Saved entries
══════
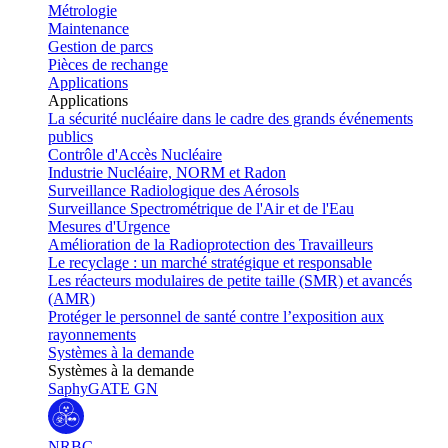
Métrologie
Maintenance
Gestion de parcs
Pièces de rechange
Applications
Applications
La sécurité nucléaire dans le cadre des grands événements
publics
Contrôle d'Accès Nucléaire
Industrie Nucléaire, NORM et Radon
Surveillance Radiologique des Aérosols
Surveillance Spectrométrique de l'Air et de l'Eau
Mesures d'Urgence
Amélioration de la Radioprotection des Travailleurs
Le recyclage : un marché stratégique et responsable
Les réacteurs modulaires de petite taille (SMR) et avancés
(AMR)
Protéger le personnel de santé contre l’exposition aux
rayonnements
Systèmes à la demande
Systèmes à la demande
SaphyGATE GN
NRBC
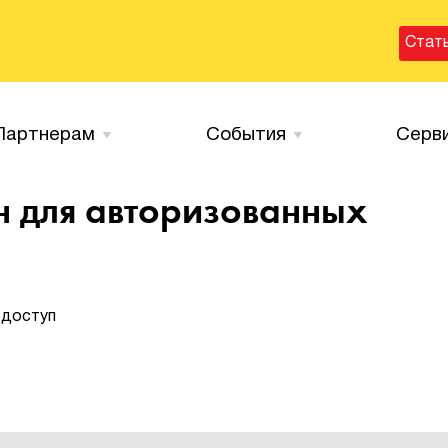
Стат
Партнерам
События
Серв
н для авторизованных
 доступ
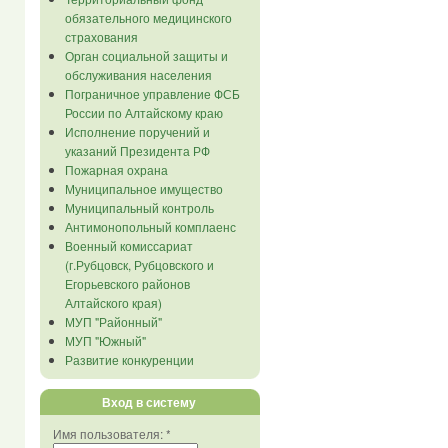
обязательного медицинского
страхования
Орган социальной защиты и
обслуживания населения
Пограничное управление ФСБ
России по Алтайскому краю
Исполнение поручений и
указаний Президента РФ
Пожарная охрана
Муниципальное имущество
Муниципальный контроль
Антимонопольный комплаенс
Военный комиссариат
(г.Рубцовск, Рубцовского и
Егорьевского районов
Алтайского края)
МУП "Районный"
МУП "Южный"
Развитие конкуренции
Вход в систему
Имя пользователя:
*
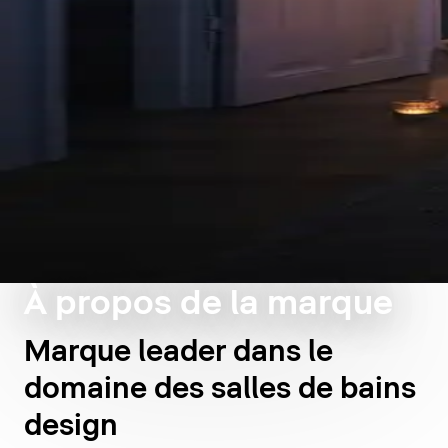
À propos de la marque
Marque leader dans le
domaine des salles de bains
design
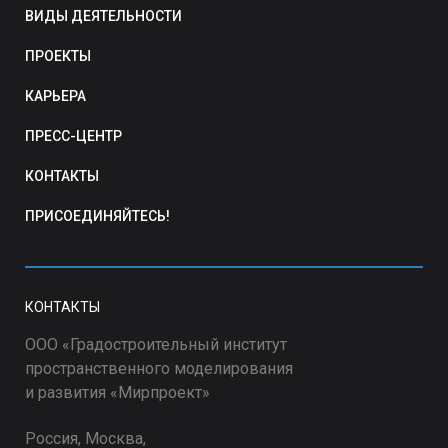
ВИДЫ ДЕЯТЕЛЬНОСТИ
ПРОЕКТЫ
КАРЬЕРА
ПРЕСС-ЦЕНТР
КОНТАКТЫ
ПРИСОЕДИНЯЙТЕСЬ!
КОНТАКТЫ
ООО «Градостроительный институт
пространственного моделирования
и развития «Мирпроект»
Россия, Москва,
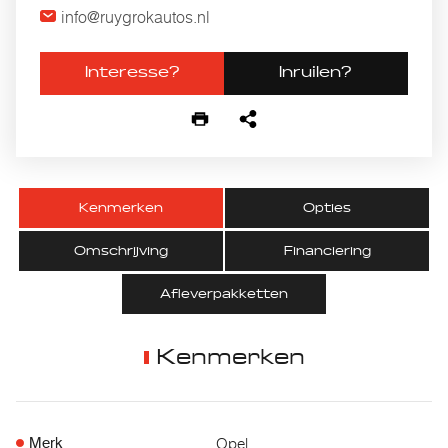
info@ruygrokautos.nl
Interesse?
Inruilen?
Kenmerken
Opties
Omschrijving
Financiering
Afleverpakketten
Kenmerken
Opel
Merk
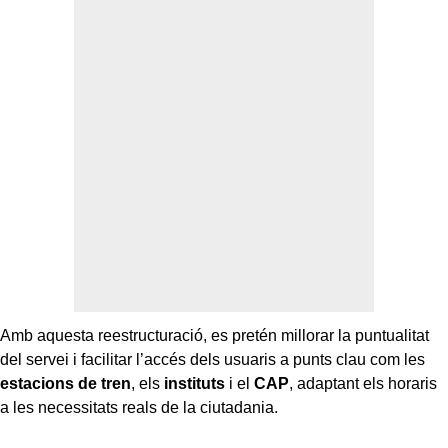
Amb aquesta reestructuració, es pretén millorar la puntualitat
del servei i facilitar l’accés dels usuaris a punts clau com les
estacions de tren
, els
instituts
i el
CAP
, adaptant els horaris
a les necessitats reals de la ciutadania.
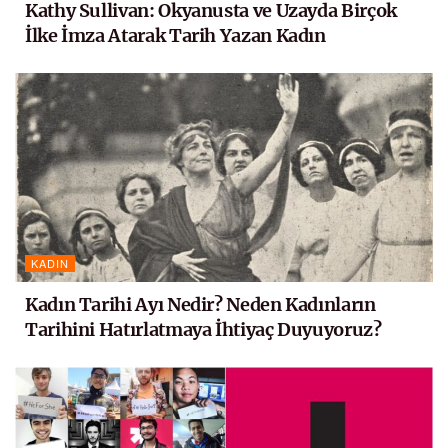
Kathy Sullivan: Okyanusta ve Uzayda Birçok
İlke İmza Atarak Tarih Yazan Kadın
KADIN
Kadın Tarihi Ayı Nedir? Neden Kadınların
Tarihini Hatırlatmaya İhtiyaç Duyuyoruz?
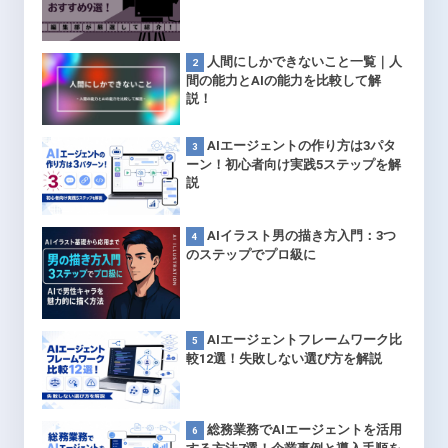
人間にしかできないこと一覧｜人
間の能力とAIの能力を比較して解
説！
AIエージェントの作り方は3パタ
ーン！初心者向け実践5ステップを解
説
AIイラスト男の描き方入門：3つ
のステップでプロ級に
AIエージェントフレームワーク比
較12選！失敗しない選び方を解説
総務業務でAIエージェントを活用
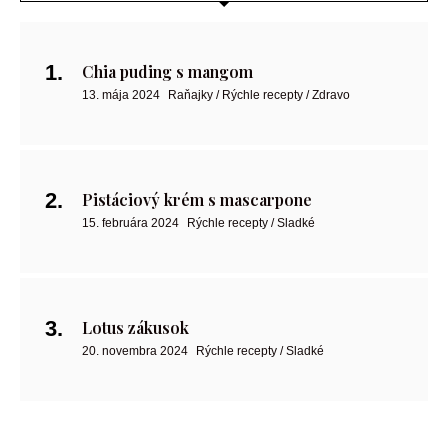
Chia puding s mangom
13. mája 2024
Raňajky / Rýchle recepty / Zdravo
Pistáciový krém s mascarpone
15. februára 2024
Rýchle recepty / Sladké
Lotus zákusok
20. novembra 2024
Rýchle recepty / Sladké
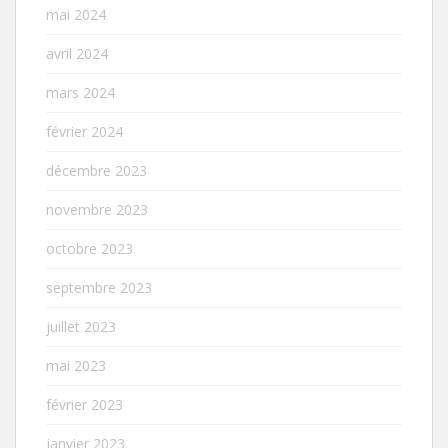
mai 2024
avril 2024
mars 2024
février 2024
décembre 2023
novembre 2023
octobre 2023
septembre 2023
juillet 2023
mai 2023
février 2023
janvier 2023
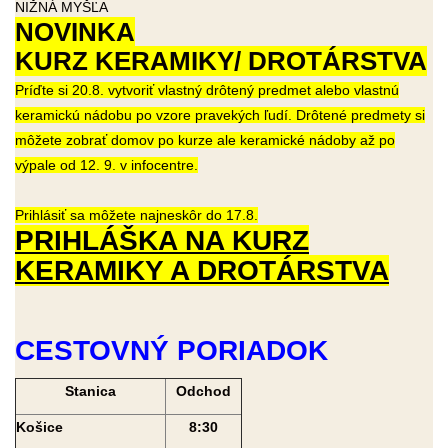
NIŽNÁ MYŠĽA
NOVINKA
KURZ KERAMIKY/ DROTÁRSTVA
Príďte si 20.8. vytvoriť vlastný drôtený predmet alebo vlastnú
keramickú nádobu po vzore pravekých ľudí. Drôtené predmety si
môžete zobrať domov po kurze ale keramické nádoby až po
výpale od 12. 9. v infocentre.
Prih
lásiť sa môžete najneskôr do 17.8.
PRIHLÁŠKA NA KURZ
KERAMIKY A DROTÁRSTVA
CESTOVNÝ PORIADOK
Stanica
Odchod
Košice
8:30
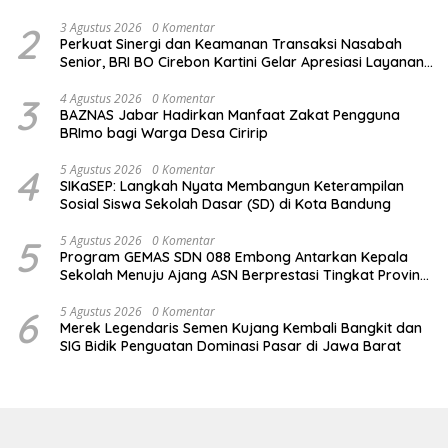
2
3 Agustus 2026
0 Komentar
Perkuat Sinergi dan Keamanan Transaksi Nasabah
Senior, BRI BO Cirebon Kartini Gelar Apresiasi Layanan
Pensiunan
3
4 Agustus 2026
0 Komentar
BAZNAS Jabar Hadirkan Manfaat Zakat Pengguna
BRImo bagi Warga Desa Ciririp
4
5 Agustus 2026
0 Komentar
SIKaSEP: Langkah Nyata Membangun Keterampilan
Sosial Siswa Sekolah Dasar (SD) di Kota Bandung
5
5 Agustus 2026
0 Komentar
Program GEMAS SDN 088 Embong Antarkan Kepala
Sekolah Menuju Ajang ASN Berprestasi Tingkat Provinsi
Jawa Barat 2026
6
5 Agustus 2026
0 Komentar
Merek Legendaris Semen Kujang Kembali Bangkit dan
SIG Bidik Penguatan Dominasi Pasar di Jawa Barat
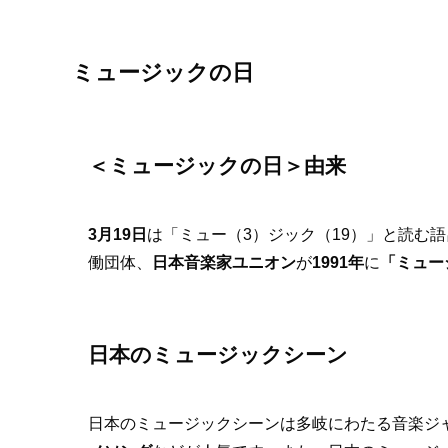
ミュージックの日
＜
ミュージックの日
＞由来
3月19日
は「ミュー（3）ジック（19）」と読む
働団体、
日本音楽家ユニオン
が
1991年
に
「ミュー
日本のミュージックシーン
日本のミュージックシーンは多岐にわたる音楽ジ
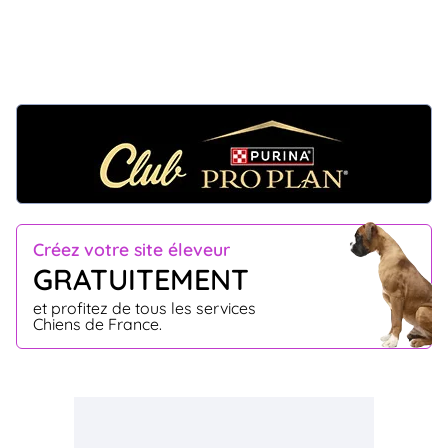
Créez votre site éleveur
GRATUITEMENT
et profitez de tous les services
Chiens de France.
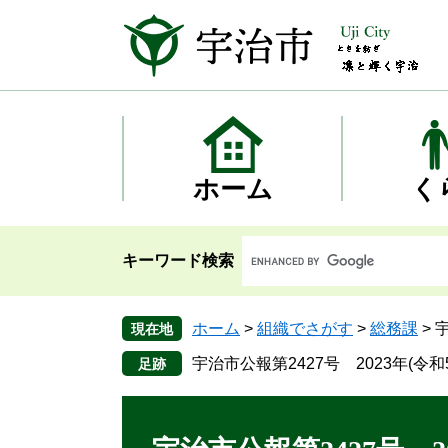
ペ
メ
ー
ニ
ジ
ュ
の
ー
先
を
頭
飛
で
ば
す
し
ホーム
く
。
て
本
文
キーワード検索
へ
ホーム
>
組織でさがす
>
総務課
>
宇
現在地
宇治市公報第2427号 2023年(令和
本
文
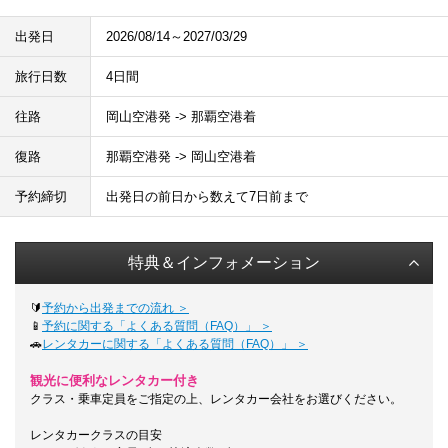
出発日
2026/08/14～2027/03/29
旅行日数
4日間
往路
岡山空港発 -> 那覇空港着
復路
那覇空港発 -> 岡山空港着
予約締切
出発日の前日から数えて7日前まで
特典＆インフォメーション
🔰
予約から出発までの流れ ＞
📱
予約に関する「よくある質問（FAQ）」 ＞
🚗
レンタカーに関する「よくある質問（FAQ）」 ＞
観光に便利なレンタカー付き
クラス・乗車定員をご指定の上、レンタカー会社をお選びください。
レンタカークラスの目安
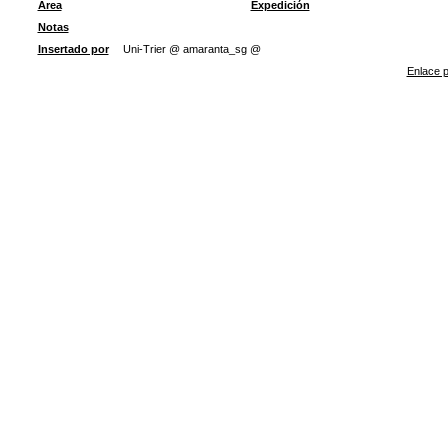
Área
Expedición
Notas
Insertado por
Uni-Trier @ amaranta_sg @
Enlace p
══════
THE PROBLEM.
Output only the lines from the one that contains "那覇空港発 -> 岡山空港着" to the end of the entries above, both end lines included, and drop the pictures.

ANSWER TO THIS EXERCISE.
那覇空港発 -> 岡山空港着
予約締切
出発日の前日から数えて7日前まで
特典＆インフォメーション
🔰
予約から出発までの流れ ＞
📱
予約に関する「よくある質問（FAQ）」 ＞
🚗
レンタカーに関する「よくある質問（FAQ）」 ＞
観光に便利なレンタカー付き
クラス・乗車定員をご指定の上、レンタカー会社をお選びください。
レンタカークラスの目安
Área
Expedición
Notas
Insertado por
Uni-Trier @ amaranta_sg @
Enlace p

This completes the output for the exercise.